Since the day he moved into the White House, Donald Trump has done everything possible to reduce the effectiveness of the EPA. That not only included turning the whole agency over to lobbyists, and removing regulations, but dismissing scientists by the score. However, there is still a Scientific Advisory Board which was established along with the agency in 1978. That board is now dominated by members, several of them non-scientists, who were appointed to their positions by Trump. Last week that board posted a set of draft reports about how EPA’s recent actions align with scientific data.
Spoiler alert: They don’t.
What the drafts show is that the actions taken the Trump EPA—and in particular the reclassification of waterways that rolls back the “Waters of the United States” definition made under Barack Obama—don’t just weaken regulations in a way that represents a threat to the public and environment. Perhaps even more importantly, the board loaded with Trump appointees repeatedly made it clear that the regulations weren’t just bad, but they were directly counter to the best scientific information.
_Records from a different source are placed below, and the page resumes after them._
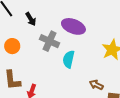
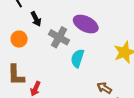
black arrow: (31, 19) -> (36, 19), moved

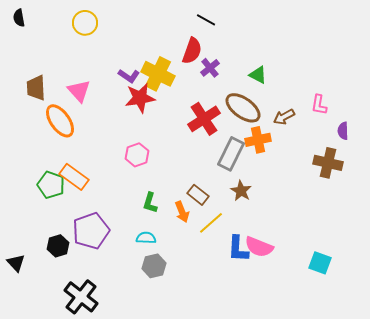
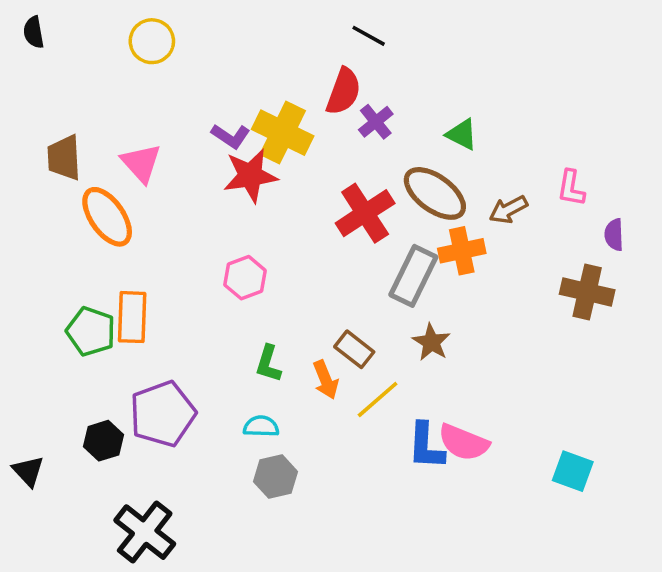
orange rectangle: (74, 177) -> (132, 317), turned 56

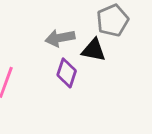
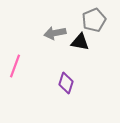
purple diamond: (67, 73) -> (66, 83), moved

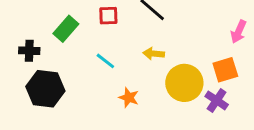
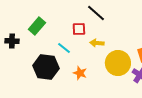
red square: (108, 16) -> (79, 29), moved
black hexagon: (45, 89) -> (46, 67), moved

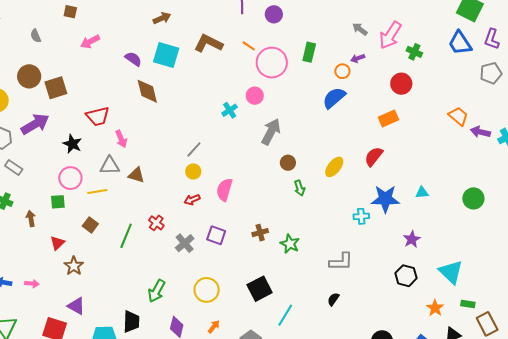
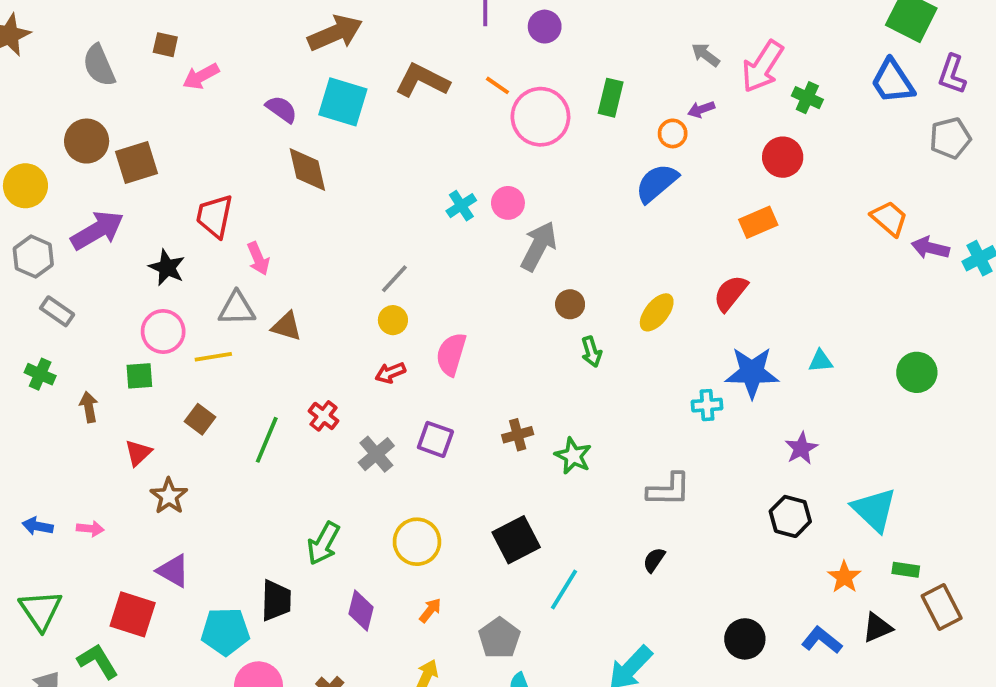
brown square: (70, 12) -> (165, 45), moved
brown arrow: (162, 18) -> (335, 33), size x1.6
gray semicircle: (36, 36) -> (99, 65), size x1.6
pink circle: (255, 96) -> (508, 203), moved
red trapezoid: (98, 116) -> (215, 216), turned 115

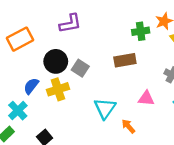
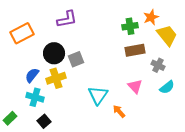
brown rectangle: (125, 60) -> (135, 50), moved
gray square: (80, 68) -> (76, 59), turned 35
pink triangle: (146, 98) -> (135, 86), turned 42
cyan cross: (18, 111) -> (35, 97), moved, turned -30

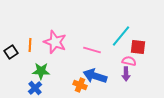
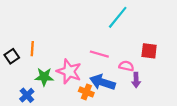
cyan line: (121, 36) -> (118, 17), moved
pink star: (55, 42) -> (69, 71), moved
pink semicircle: (129, 61) -> (126, 66), moved
blue cross: (35, 88) -> (27, 95), moved

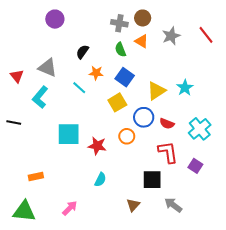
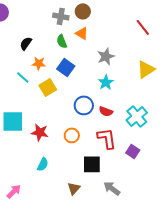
gray star: (171, 36) -> (106, 56), moved
cyan star: (185, 88) -> (106, 82), moved
yellow triangle: (156, 91) -> (146, 69), moved
yellow square: (117, 102) -> (48, 87), moved
orange circle: (127, 136) -> (72, 135), moved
The same applies to recently proposed EPA rules what would weaken restrictions on mercury emissions from power plants and industry. That ruling was found to be counter to the best available science. So would a rule that would permit more chemicals to be allowed into waterways. Ditto Trump’s attempts to undo Obama-era targets for mileage and emissions from cars and trucks.
Critically, the board also pointed out the danger represented by another proposed change that would limit the types of scientific studies that can be used in evaluating environmental data. Under a perverse banner of “transparency,” Republicans at both the state and federal level have been systematically working to eliminate environmental studies that look at possible health effects to people, unless all of the medical data related to the people in those studies is also released. Since the vast majority of studies don’t, and can’t, do this because of privacy laws, this this new interpretation of what studies are allowed kicks out almost every study on how everything from lead paint to pesticides can affect human health.
The draft reports also show that, in addition to not following good science, some of the proposed changes at the EPA simply violate the law. Again, this is particularly the case when looking at the Waters of the United States definition; a standard that took decades of study, compromises, and court cases in the effort to hack out an agreement that fit with definitions of federal, state, and tribal waters. The definitions didn’t just “neglect accepted science” they also ignored existing legal definitions.
The reports are spotted over and over with instances where the Trump EPA has ignored the best science available to generate a rule based on ideology, in utter defiance of the mandated role of the agency as defined by Congress. But the bigger concern is that the way the agency is now being structured, and the way that rules are now being defined, is designed to undercut science. In just the last year, the EPA has dismissed another internal regulatory board that reviewed standards. With the lack of internal review and the deliberate exclusion of studies on how pollution affects human health, the agency is set up to “undercut the integrity of environmental laws” and to introduce “systematic bias” in favor of polluters.
When a board populated almost entirely by Trump appointees worries that the suggested changes in regulations are “fact-based” but are “politically motivated," it’s just more evidence of how extreme the EPA has become.
More evidence that will be ignored by this EPA.